– Весьма.

Жилин протянул кувшин:

– Там на донышке ещё есть, хватит на глоток.

Вода отдавала ржавчиной и пахла лошадиной мочой; Ярилов не выдержал, согнулся пополам. Рвало мучительно, плечи тряслись.

– Что же вы, друг мой, – увещевал путеец, – держите себя в руках. Человек – животное простое и не к такому приспособится.

* * *

На следующий день начался обстрел: грохотали батареи, разрывалась над крепостью шрапнель. Ярилов слушал, и не было прекраснее музыки. Пояснял гражданскому Жилину:

– Это лёгкая полевая пушка, восемьдесят семь миллиметров. Гранатами садит по стене. А вот, слышите, стрекот?

– Да, – кивал чиновник, – словно швейная машинка тарахтит.

– Картечница Фаррингтона. По четыреста выстрелов даёт в минуту.

– Это же какое разорение, такую прорву патронов жечь, – качал головой Жилин, – впрочем, лишь бы на пользу. А это что за вой?

– Ракеты. Со станков пускают. Славно, славно!
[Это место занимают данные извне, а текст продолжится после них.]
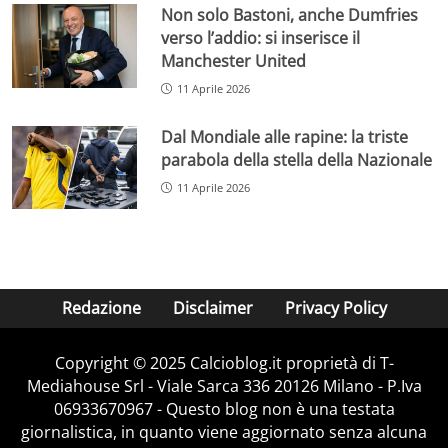
Non solo Bastoni, anche Dumfries
verso l’addio: si inserisce il
Manchester United
11 Aprile 2026
Dal Mondiale alle rapine: la triste
parabola della stella della Nazionale
11 Aprile 2026
Redazione
Disclaimer
Privacy Policy
Copyright © 2025 Calcioblog.it proprietà di T-
Mediahouse Srl - Viale Sarca 336 20126 Milano - P.Iva
06933670967 - Questo blog non è una testata
giornalistica, in quanto viene aggiornato senza alcuna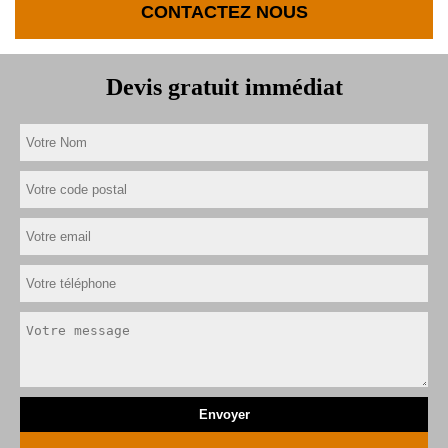
CONTACTEZ NOUS
Devis gratuit immédiat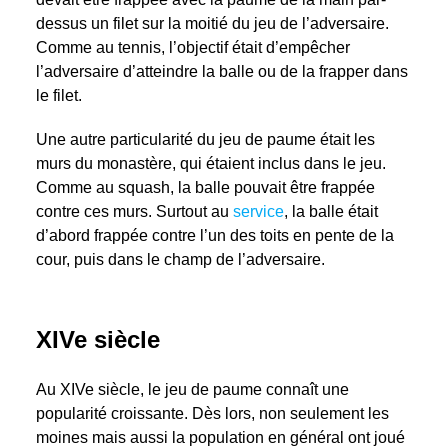
dessus un filet sur la moitié du jeu de l’adversaire.
Comme au tennis, l’objectif était d’empêcher
l’adversaire d’atteindre la balle ou de la frapper dans
le filet.
Une autre particularité du jeu de paume était les
murs du monastère, qui étaient inclus dans le jeu.
Comme au squash, la balle pouvait être frappée
contre ces murs. Surtout au
service
, la balle était
d’abord frappée contre l’un des toits en pente de la
cour, puis dans le champ de l’adversaire.
XIVe siècle
Au XIVe siècle, le jeu de paume connaît une
popularité croissante. Dès lors, non seulement les
moines mais aussi la population en général ont joué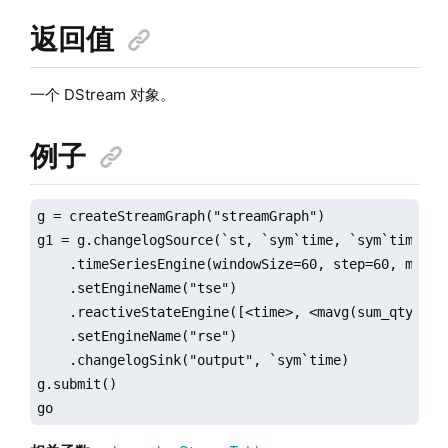
返回值
一个 DStream 对象。
例子
g = createStreamGraph("streamGraph")

g1 = g.changelogSource(`st, `sym`time, `sym`time`qty
    .timeSeriesEngine(windowSize=60, step=60, metri
    .setEngineName("tse")

    .reactiveStateEngine([<time>, <mavg(sum_qty, 3)>
    .setEngineName("rse")

    .changelogSink("output", `sym`time)

g.submit() 

go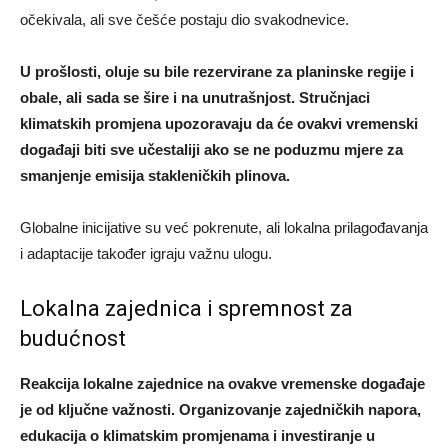
očekivala, ali sve češće postaju dio svakodnevice.
U prošlosti, oluje su bile rezervirane za planinske regije i
obale, ali sada se šire i na unutrašnjost. Stručnjaci
klimatskih promjena upozoravaju da će ovakvi vremenski
događaji biti sve učestaliji ako se ne poduzmu mjere za
smanjenje emisija stakleničkih plinova.
Globalne inicijative su već pokrenute, ali lokalna prilagođavanja
i adaptacije također igraju važnu ulogu.
Lokalna zajednica i spremnost za
budućnost
Reakcija lokalne zajednice na ovakve vremenske događaje
je od ključne važnosti. Organizovanje zajedničkih napora,
edukacija o klimatskim promjenama i investiranje u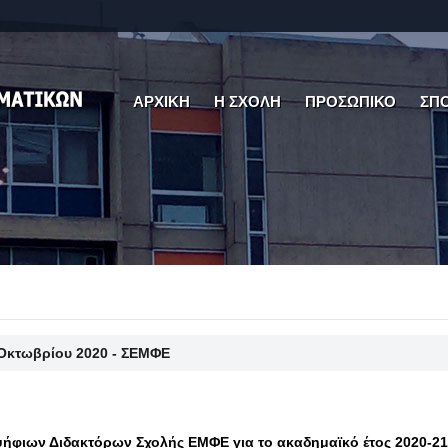
ΑΡΧΙΚΗ
Η ΣΧΟΛΗ
ΠΡΟΣΩΠΙΚΟ
ΣΠ
 Οκτωβρίου 2020 - ΣΕΜΦΕ
φιων Διδακτόρων Σχολής ΕΜΦΕ για το ακαδημαϊκό έτος 2020-21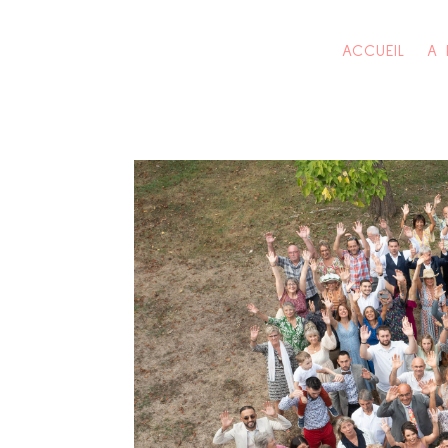
ACCUEIL
A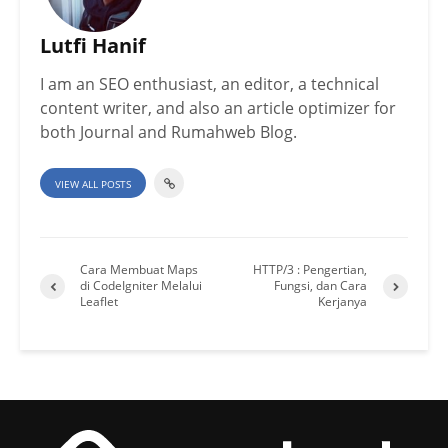
Lutfi Hanif
I am an SEO enthusiast, an editor, a technical
content writer, and also an article optimizer for
both Journal and Rumahweb Blog.
VIEW ALL POSTS
Cara Membuat Maps
HTTP/3 : Pengertian,
di CodeIgniter Melalui
Fungsi, dan Cara
Leaflet
Kerjanya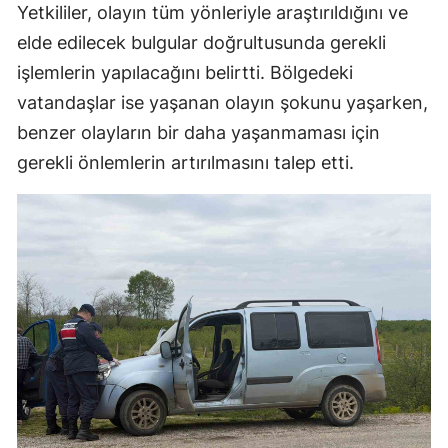
Yetkililer, olayın tüm yönleriyle araştırıldığını ve
elde edilecek bulgular doğrultusunda gerekli
işlemlerin yapılacağını belirtti. Bölgedeki
vatandaşlar ise yaşanan olayın şokunu yaşarken,
benzer olayların bir daha yaşanmaması için
gerekli önlemlerin artırılmasını talep etti.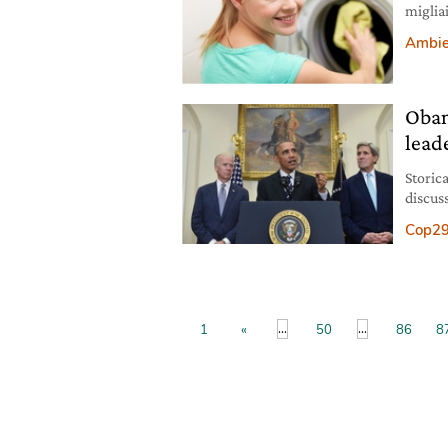
migliai
dalle t
Ambie
Obam
lead
Storica
discus
Golfo d
Cop2
...
...
1
«
50
86
8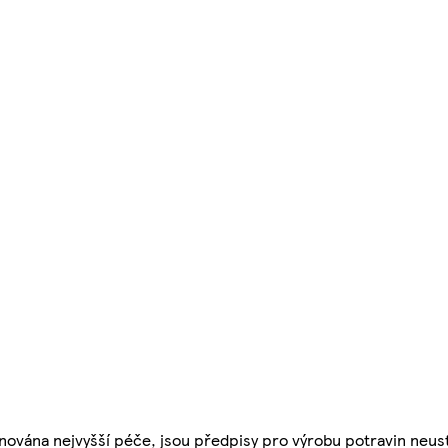
nována nejvyšší péče, jsou předpisy pro výrobu potravin neust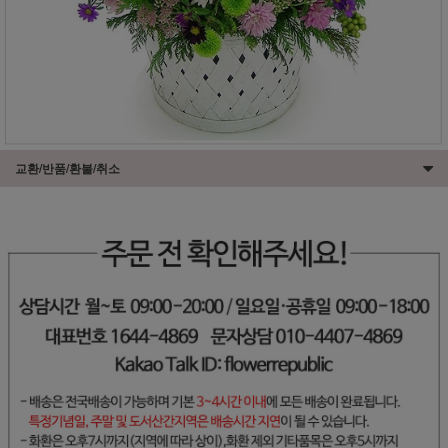
교환/반품/환불/취소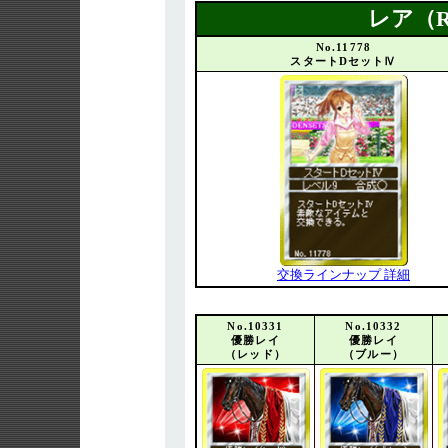
レア（
No.11778
スタートDセットⅣ
交換ラインナップ 詳細
No.10331
No.10332
優勝レイ
優勝レイ
（レッド）
（ブルー）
Взялись за дело.

Обстрел сопровождался неясными криками: текинцам негде укрываться от шрапнели, и потери в набитой битком крепости были страшными. Один раз случился инцидент: наверху вдруг завопили, завизжали на разные лады женские голоса. К решётке припала туркменка, крича проклятия; в руках её был свёрток из лохмотьев. Неожиданно на лицо Ярилова упала тёплая капля. Вытер, поглядел на ладонь: кровь. Из свёртка выпала детская ручка: крохотная, безжизненная, она болталась в такт судорожным движениям женщины. Одноглазый тюремщик оттащил несчастную от решётки. Но крик обезумевшей матери ещё долго бился в голове инженера, выворачивал душу…

* * *

Утро всегда начиналось одинаково: рассвет предварял призыв муэдзина, сигнал к первому намазу. Но двенадцатое января 1881 года пришло иначе.

Грохнуло так, что спящий на сгнившей лежанке Ярилов подлетел на добрый аршин; заложило уши. Всё заволокло пылью: невозможно было разглядеть вытянутую руку; и тут же загремела артиллерия, затрещали ружейные залпы.

Оглохший Жилин кашлял от набившейся в рот пыли, хватал Ярилова за мундир и кричал:

– Умоляю, голубчик, скажите: это штурм? Штурм?

– Подорвали камуфлет. Теперь всё, – ответил инженер и бессильно опустился на колени, закрестился.

Перекрывая вопли туркмен, накатывало, как грозовой фронт, рвущееся из тысяч глоток «ура».

Жилин плакал. Робинзон сел на соломе и вертел головой во все стороны, не понимая.

Стены зиндана странно посветлели. Ярилов пригляделся и понял: от сотрясения многолетние наслоения грязи отвалились, обнажив первозданную глину, а на ней – неясные узоры. Присмотрелся, потрогал пальцами…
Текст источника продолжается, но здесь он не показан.